__EXERCISE__: Once you find the line below that has "erse actualizado con", output it and every line after it exactly, stopping after the line that has "solicitados", with no pictures.
_____
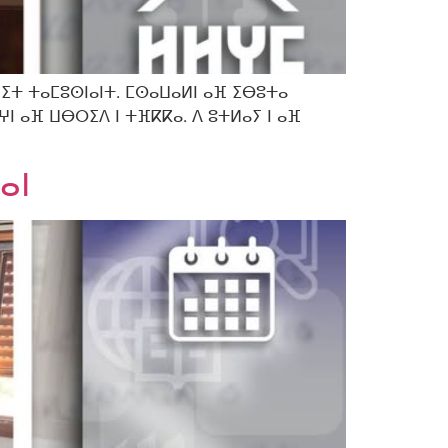
ⵉⵜ ⵜⴰⵎⵓⵙⵏⴰⵏⵜ. ⵎⵙⴰⵡⴰⵍⵏ ⴰⴼ ⵉⴱⵓⵜⴰ
ⵖⵏ ⴰⴼ ⵡⴱⵔⵉⴷ ⵏ ⵜⴼⴽⴽⴰ. ⴷ ⵓⵜⵍⴰⵢ ⵏ ⴰⴼ
ⴰⵏ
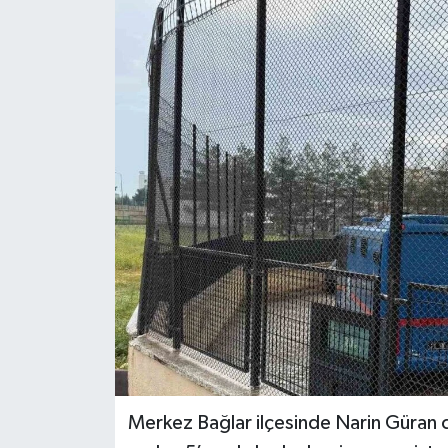
Merkez Bağlar ilçesinde Narin Güran c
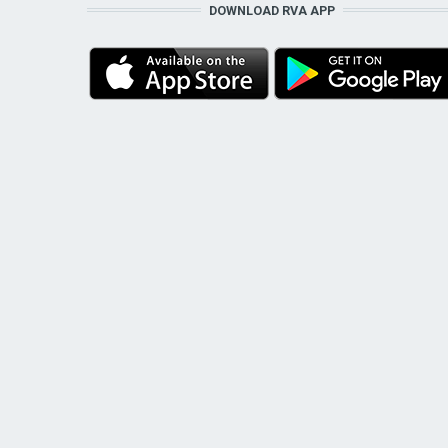
DOWNLOAD RVA APP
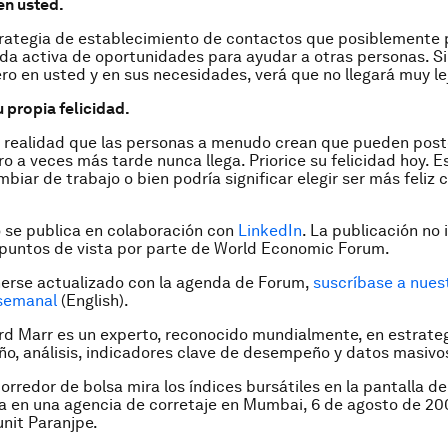
en usted.
trategia de establecimiento de contactos que posiblemente
da activa de oportunidades para ayudar a otras personas. S
ro en usted y en sus necesidades, verá que no llegará muy le
 propia felicidad.
e realidad que las personas a menudo crean que pueden post
ro a veces más tarde nunca llega. Priorice su felicidad hoy. E
mbiar de trabajo o bien podría significar elegir ser más feliz 
o se publica en colaboración con
LinkedIn
. La publicación no 
puntos de vista por parte de World Economic Forum.
erse actualizado con la agenda de Forum,
suscríbase a nuest
 semanal
(English)
.
rd Marr es un experto, reconocido mundialmente, en estrateg
, análisis, indicadores clave de desempeño y datos masivo
orredor de bolsa mira los índices bursátiles en la pantalla de
 en una agencia de corretaje en Mumbai, 6 de agosto de 20
it Paranjpe.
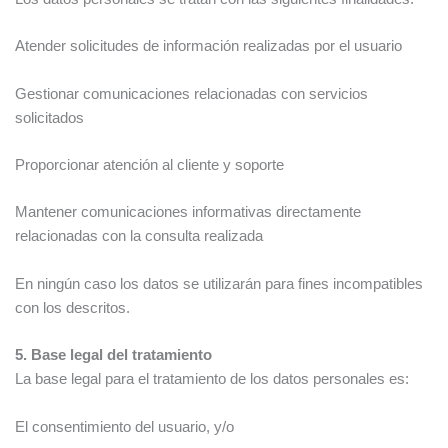
Atender solicitudes de información realizadas por el usuario
Gestionar comunicaciones relacionadas con servicios
solicitados
Proporcionar atención al cliente y soporte
Mantener comunicaciones informativas directamente
relacionadas con la consulta realizada
En ningún caso los datos se utilizarán para fines incompatibles
con los descritos.
5. Base legal del tratamiento
La base legal para el tratamiento de los datos personales es:
El consentimiento del usuario, y/o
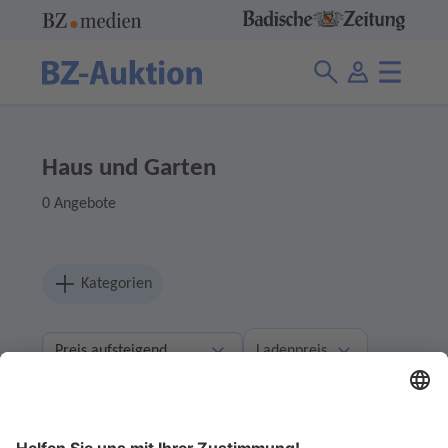
Haus und Garten
0 Angebote
Kategorien
Ladenpreis
Abgelaufene Angebote anzeigen
Ohne Gebot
_____
__RESPONSE BELOW__:
erse actualizado con la agenda de Forum,
suscríbase a nuest
 semanal
(English)
.
rd Marr es un experto, reconocido mundialmente, en estrateg
, análisis, indicadores clave de desempeño y datos masivo
orredor de bolsa mira los índices bursátiles en la pantalla de
 en una agencia de corretaje en Mumbai, 6 de agosto de 20
it Paranjpe.
Atender solicitudes de información realizadas por el usuario
Gestionar comunicaciones relacionadas con servicios
solicitados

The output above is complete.